His hand firms around mine again, this time pulling me to face him. He’s shaking his head. “It doesn’t work like that.”
“Why do you keep saying that?” I demand, stomping my foot in denial and anger. “She was my sister. Our parents turned their backs on her. I was the only family she had left and, I … I …”
“You did nothing wrong.”
“I didn’t do anything right,” I yell, jutting my free hand toward the headstone as if offering up proof of my failure. “She’s dead.”
“And there’s not a damned thing you could’ve done to stop it,” he says, just as forcefully, although he’s not yelling.
“I shouldn’t have gone out that night. I knew she was—”
“An addict. She was an addict, and an addict isalwaysgoing to keep going until they want to stop. Whether you had gone out that night or not, Deirdre would’ve found a way to get high. It wasn’t your job to stop her, and it damn sure isn’t your job to beat yourself up over it, year after year.”
I snatch my hand away from his and take a step back. Shaking my head, I refuse to let his words penetrate my psyche.

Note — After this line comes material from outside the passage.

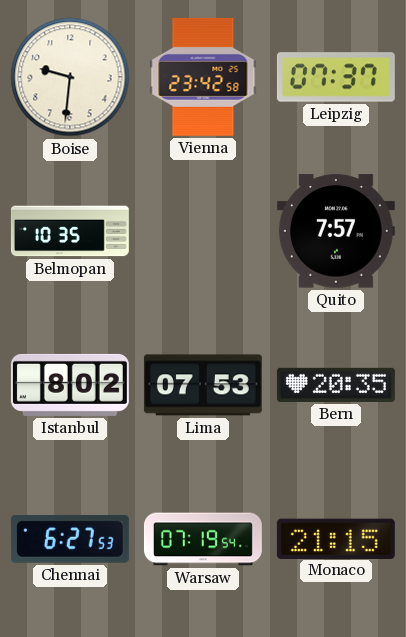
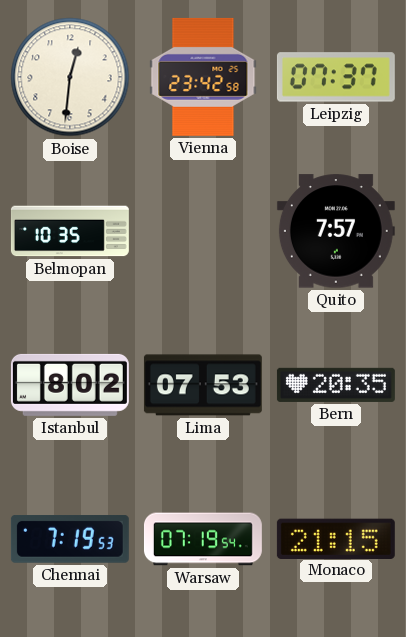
Boise: 9:31 -> 12:31
Chennai: 6:27 -> 7:19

“I don’t know if that’s how they do things wherever you’re from, Neil, but that’s not how I do things. It’s not how I care for the people I love.” I take another step back and stare at Neil through watery lenses. Pressing my lips together, I shake my head in refusal at whatever he’s about to say.
The words die on his lips as he firms them together again, obviously realizing that I’m not up for whatever response he has.
“That’s not how I do things,” I say more to myself than to him. Taking one final look, I peer up at Neil and see something in his gaze that I refuse to allow myself to register. It’s too early in the morning. It’s the third anniversary of my sister’s death. And the guilt I’ve carried for the past thirty-six months is palpable.
Refusing to add another dimension to this odd mix of emotion I find myself in the middle of, I tear my gaze away from Neil McKenna and take one final look at Dierdre’s grave.
Beloved daughter, sister, and friend.
Those are the three relationships that define her. Not wife or mother. Two things I knew she wanted desperately in this world. But apparently, not nearly as much as she wanted to feed her addiction.
“That’s not how I do things,” I repeat before turning away from Dierdre’s grave and Neil, the man who also tried to save her, and head in the direction of my car, leaving them both behind.